Lufthansa has 26,000 employees too many; pilots cut wages by 45%
While the saga of the $9.8 billion (€9 billion) state aid package to Lufthansa is yet to get approved by its shareholders to finally end it, the group has now turned attention to cut its expenses. At the forefront of the cuts are Lufthansa’s employees and their respective unions. In a meeting with top unions, the German airline group’s executives indicated the number of employees that are redundant.
When Lufthansa’s supervisory board approved the state aid acquired from the German Economic Stabilization Fund (WSF), the chairman of the airline group Carsten Spohr stated that the “expected slow market recovery in global air traffic makes an adjustment of our capacities unavoidable.” Thus he wanted to discuss matters with “our collective bargaining and social partners” how the impact of redundancies could be softened in the “most socially acceptable way possible.”
Meanwhile, prior to the supervisory board’s approval of the deal, unions had pleaded with the European Commission (EC) to green-light the deal without any strings attached.
“Neither the employees of the Lufthansa Group, nor the citizens of Europe will understand if tens of thousands of jobs are lost not because of COVID-19, but because of conditions imposed by the EU Commission,” read the letter addressed to the President and Vice President of the EC.

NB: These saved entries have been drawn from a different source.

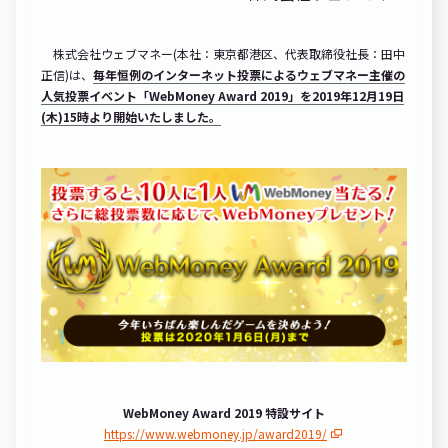
株式会社ウェブマネー(本社：東京都港区、代表取締役社長：田中
正信)は、
毎年恒例のインターネット投票によるウェブマネー主催の
人気投票イベント「WebMoney Award 2019」を2019年12月19日
(木)15時より開始いたしました。
WebMoney Award 2019 特設サイト
https://www.webmoney.jp/award2019/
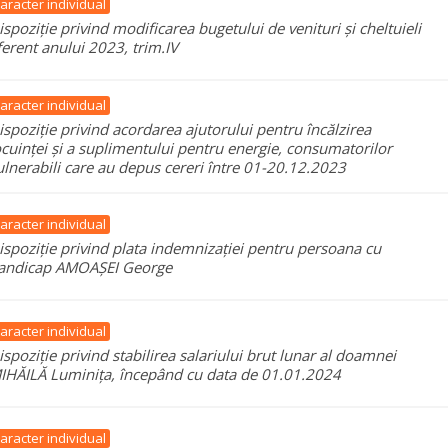
aracter individual
ispoziție privind modificarea bugetului de venituri și cheltuieli
ferent anului 2023, trim.IV
aracter individual
ispoziție privind acordarea ajutorului pentru încălzirea
ocuinței și a suplimentului pentru energie, consumatorilor
ulnerabili care au depus cereri între 01-20.12.2023
aracter individual
ispoziție privind plata indemnizației pentru persoana cu
andicap AMOAȘEI George
aracter individual
ispoziție privind stabilirea salariului brut lunar al doamnei
IHĂILĂ Luminița, începând cu data de 01.01.2024
aracter individual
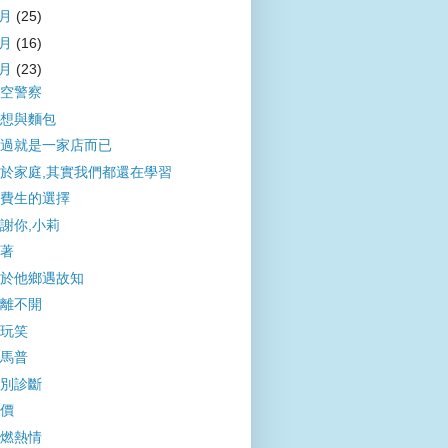
4月
(25)
3月
(16)
2月
(23)
空警察
想與麵包
過就是一家店而已
於家庭,其實我們都還在學習
費生的選擇
謝你,小莉
著
於他鄉遇故知
離不開
玩笑
馬普
別診斷
價
燃熱情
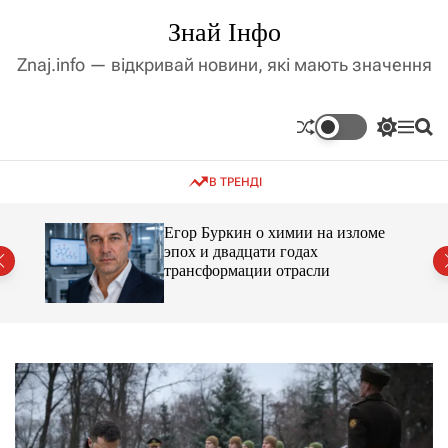
П
Знай Інфо
е
р
Znaj.info — відкривай новини, які мають значення
е
й
т
П
М
П
и
е
е
о
д
р
н
ш
В ТРЕНДІ
е
ю
у
о
м
к
в
и
м
Егор Буркин о химии на изломе
к
ий
эпох и двадцати годах
і
а
трансформации отрасли
ч
с
к
т
о
у
л
ь
о
р
о
в
о
г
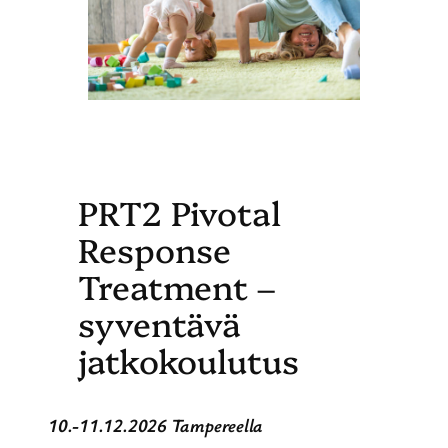
PRT2 Pivotal
Response
Treatment –
syventävä
jatkokoulutus
10.-11.12.2026 Tampereella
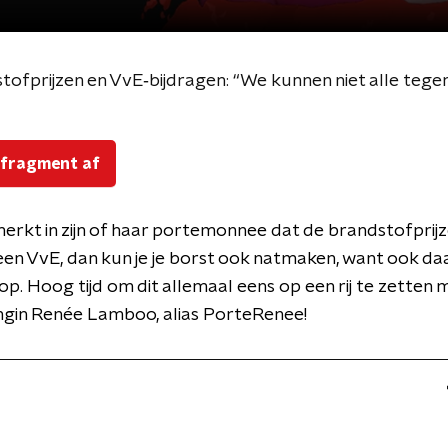
ofprijzen en VvE‑bijdragen: “We kunnen niet alle teg
 fragment af
erkt in zijn of haar portemonnee dat de brandstofprijze
in een VvE, dan kun je je borst ook natmaken, want ook da
op. Hoog tijd om dit allemaal eens op een rij te zetten 
ngin Renée Lamboo, alias PorteRenee!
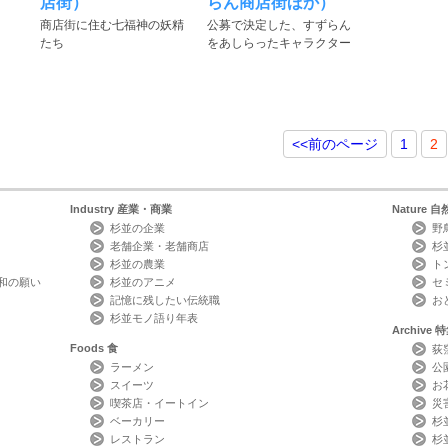
店街）
らん商店街ほか）
商店街に住む七福神の妖精
公募で決定した、すずらん
たち
をあしらったキャラクター
<<
前のページ
1
2
Industry
産業・商業
Nature
自
杉並の企業
野
老舗企業・老舗商店
杉
杉並の農業
ト
和の願い
杉並のアニメ
セ
記憶に残したい伝統職
お
杉並モノ語り年表
Archive
特
Foods
食
荻
ラーメン
公
スイーツ
お
喫茶店・イートイン
災
ベーカリー
杉
レストラン
杉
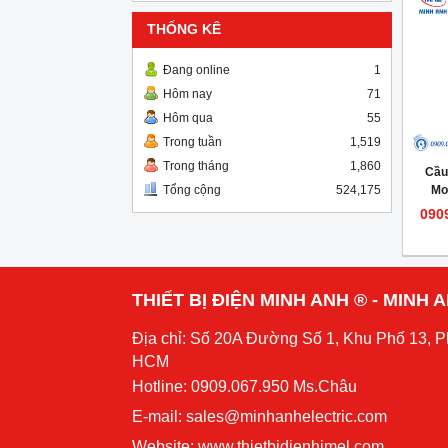
THỐNG KÊ
Đang online
1
Hôm nay
71
Hôm qua
55
Trong tuần
1,519
Trong tháng
1,860
Cầu
Mo
Tổng cộng
524,175
090
THIẾT BỊ ĐIỆN MINH ANH ® - MINH
Địa chỉ: Số 20A Đường Số 1, Khu Phố 13, 
HCM
Hotline: 0909.067.950 Ms.Châu
E-mail: sales@minhanhelectric.com
Website:
www.thietbidienhimel.com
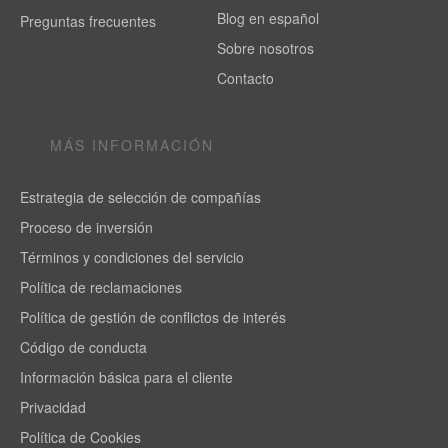
Blog en español
Preguntas frecuentes
Sobre nosotros
Contacto
MÁS INFORMACIÓN
Estrategia de selección de compañías
Proceso de inversión
Términos y condiciones del servicio
Política de reclamaciones
Política de gestión de conflictos de interés
Código de conducta
Información básica para el cliente
Privacidad
Política de Cookies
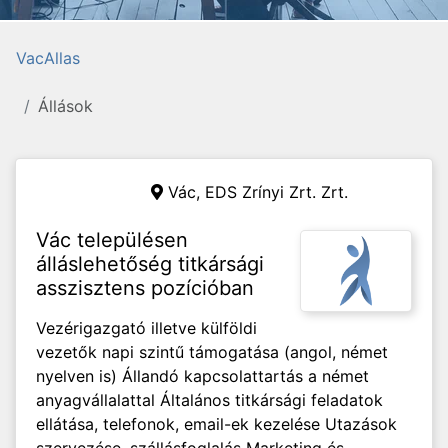
VacAllas
Állások
Vác,
EDS Zrínyi Zrt. Zrt.
Vác településen
álláslehetőség titkársági
asszisztens pozícióban
Vezérigazgató illetve külföldi
vezetők napi szintű támogatása (angol, német
nyelven is) Állandó kapcsolattartás a német
anyagvállalattal Általános titkársági feladatok
ellátása, telefonok, email-ek kezelése Utazások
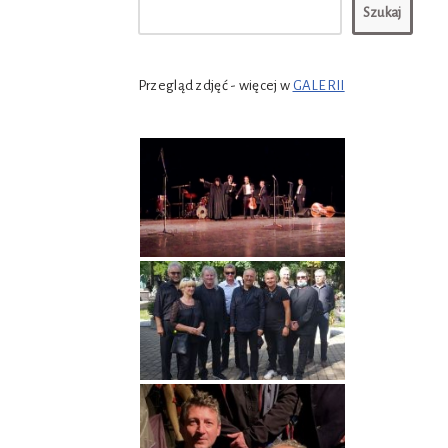
Szukaj
Przegląd zdjęć - więcej w
GALERII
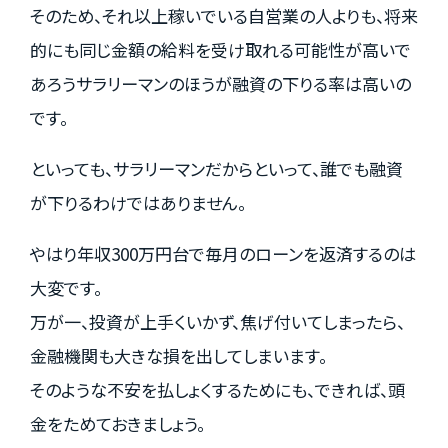
そのため、それ以上稼いでいる自営業の人よりも、将来
的にも同じ金額の給料を受け取れる可能性が高いで
あろうサラリーマンのほうが融資の下りる率は高いの
です。
といっても、サラリーマンだからといって、誰でも融資
が下りるわけではありません。
やはり年収300万円台で毎月のローンを返済するのは
大変です。
万が一、投資が上手くいかず、焦げ付いてしまったら、
金融機関も大きな損を出してしまいます。
そのような不安を払しょくするためにも、できれば、頭
金をためておきましょう。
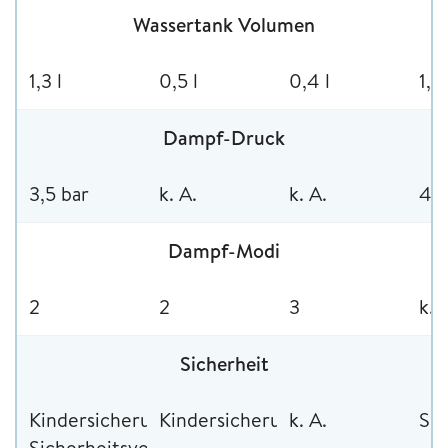
Wassertank Volumen
1,3 l
0,5 l
0,4 l
1,0
Dampf-Druck
3,5 bar
k. A.
k. A.
4,5
Dampf-Modi
2
2
3
k. 
Sicherheit
Kindersicherung,
Kindersicherung
k. A.
Sic
Sicherheitsventil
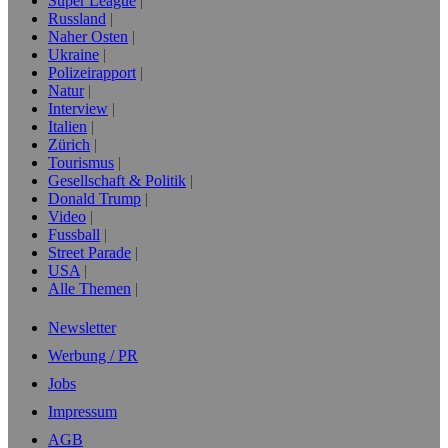
Super League
Russland
Naher Osten
Ukraine
Polizeirapport
Natur
Interview
Italien
Zürich
Tourismus
Gesellschaft & Politik
Donald Trump
Video
Fussball
Street Parade
USA
Alle Themen
Newsletter
Werbung / PR
Jobs
Impressum
AGB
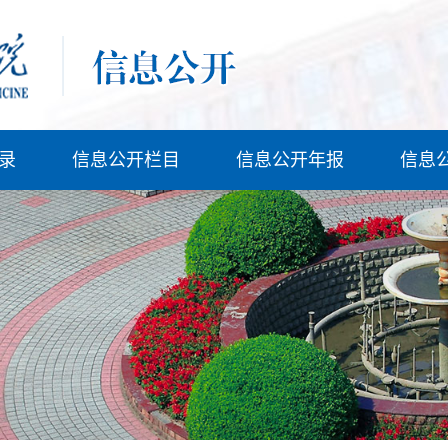
录
信息公开栏目
信息公开年报
信息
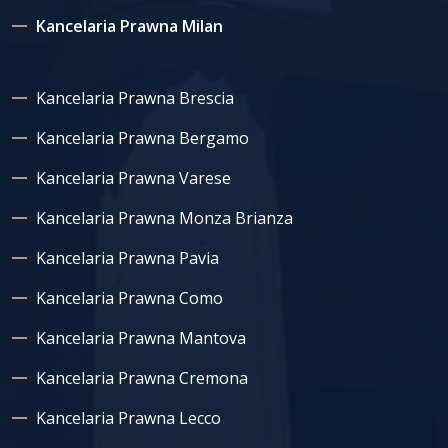
Kancelaria Prawna Milan
Kancelaria Prawna Brescia
Kancelaria Prawna Bergamo
Kancelaria Prawna Varese
Kancelaria Prawna Monza Brianza
Kancelaria Prawna Pavia
Kancelaria Prawna Como
Kancelaria Prawna Mantova
Kancelaria Prawna Cremona
Kancelaria Prawna Lecco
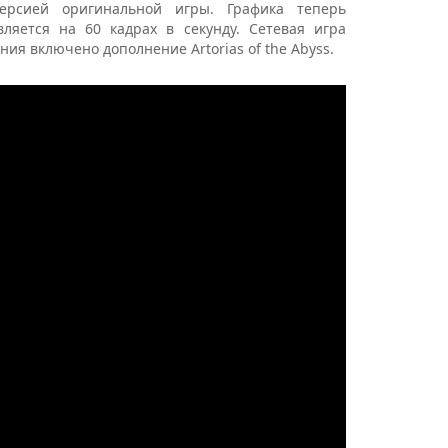
версией оригинальной игры. Графика теперь
ляется на 60 кадрах в секунду. Сетевая игра
ния включено дополнение Artorias of the Abyss.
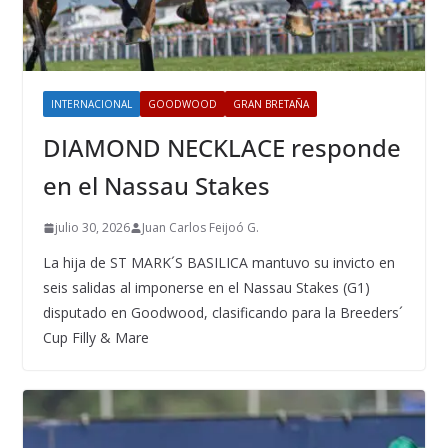
INTERNACIONAL
GOODWOOD
GRAN BRETAÑA
DIAMOND NECKLACE responde
en el Nassau Stakes
julio 30, 2026
Juan Carlos Feijoó G.
La hija de ST MARK´S BASILICA mantuvo su invicto en
seis salidas al imponerse en el Nassau Stakes (G1)
disputado en Goodwood, clasificando para la Breeders´
Cup Filly & Mare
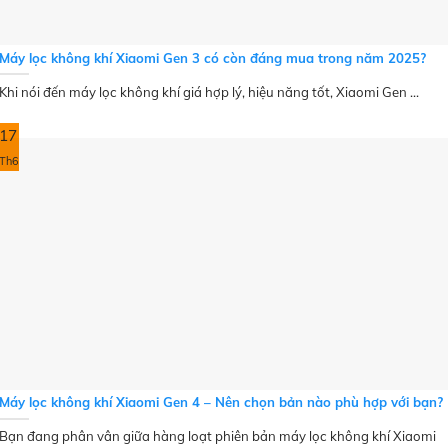
Máy lọc không khí Xiaomi Gen 3 có còn đáng mua trong năm 2025?
Khi nói đến máy lọc không khí giá hợp lý, hiệu năng tốt, Xiaomi Gen ...
17
Th6
Máy lọc không khí Xiaomi Gen 4 – Nên chọn bản nào phù hợp với bạn?
Bạn đang phân vân giữa hàng loạt phiên bản máy lọc không khí Xiaomi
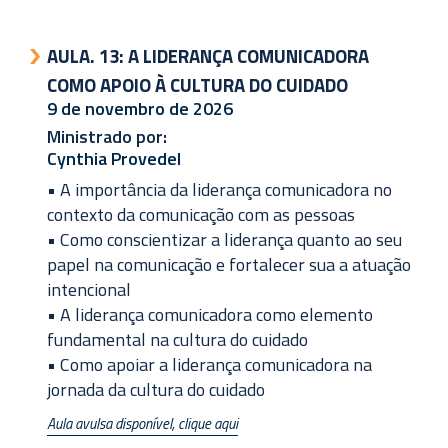
AULA. 13:
A LIDERANÇA COMUNICADORA
COMO APOIO À CULTURA DO CUIDADO
9 de novembro de 2026
Ministrado por:
Cynthia Provedel
• A importância da liderança comunicadora no
contexto da comunicação com as pessoas
• Como conscientizar a liderança quanto ao seu
papel na comunicação e fortalecer sua a atuação
intencional
• A liderança comunicadora como elemento
fundamental na cultura do cuidado
• Como apoiar a liderança comunicadora na
jornada da cultura do cuidado
Aula avulsa disponível, clique aqui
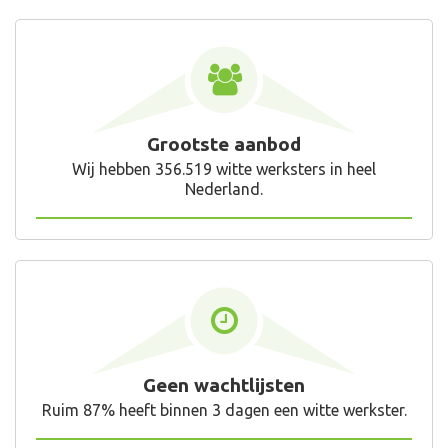
Grootste aanbod
Wij hebben 356.519 witte werksters in heel
Nederland.
Geen wachtlijsten
Ruim 87% heeft binnen 3 dagen een witte werkster.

However, seemingly, tens of thousands of jobs would still be lost. After a meeting with Lufthansa Group, UFO, a union representing flight attendants working in Germany, it indicated that the airline saw around 26,000 jobs that were surplus.
Previously, Lufthansa predicted that the airline would have 100 fewer aircraft in its fleet in 2023, compared to 2019.
But UFO has not seen a “partnership path” to come to a joint consensus with Lufthansa, as the union indicated that all employees of the group must “be protected against dismissal.”
Furthermore, Daniel Flohr, the chairman of the union, stated that following the regulation from Austria that essentially put a minimum price of flight tickets, Ryanair and Wizz Air have started price-dumping tickets in Germany.
“UFO and Lufthansa, therefore, agreed today that the industry will only come out of the crisis economically and ecologically if a minimum price for plane tickets is also introduced in the rest of Europe,” said Flohr.
Meanwhile, the president of Vereinigung Cockpit (VC), a union that represents German pilots, stated that the union offered concessions to Lufthansa that were worth up to $400 million (€350 million), as pilots would cut their wages by 45%.
“In return, we only expect the Group Executive Board to commit to its employees. Using this contribution to outsource jobs on poorer terms would be totally unacceptable and would not do justice to employee loyalty,” stated Markus Wahl, the president of VC.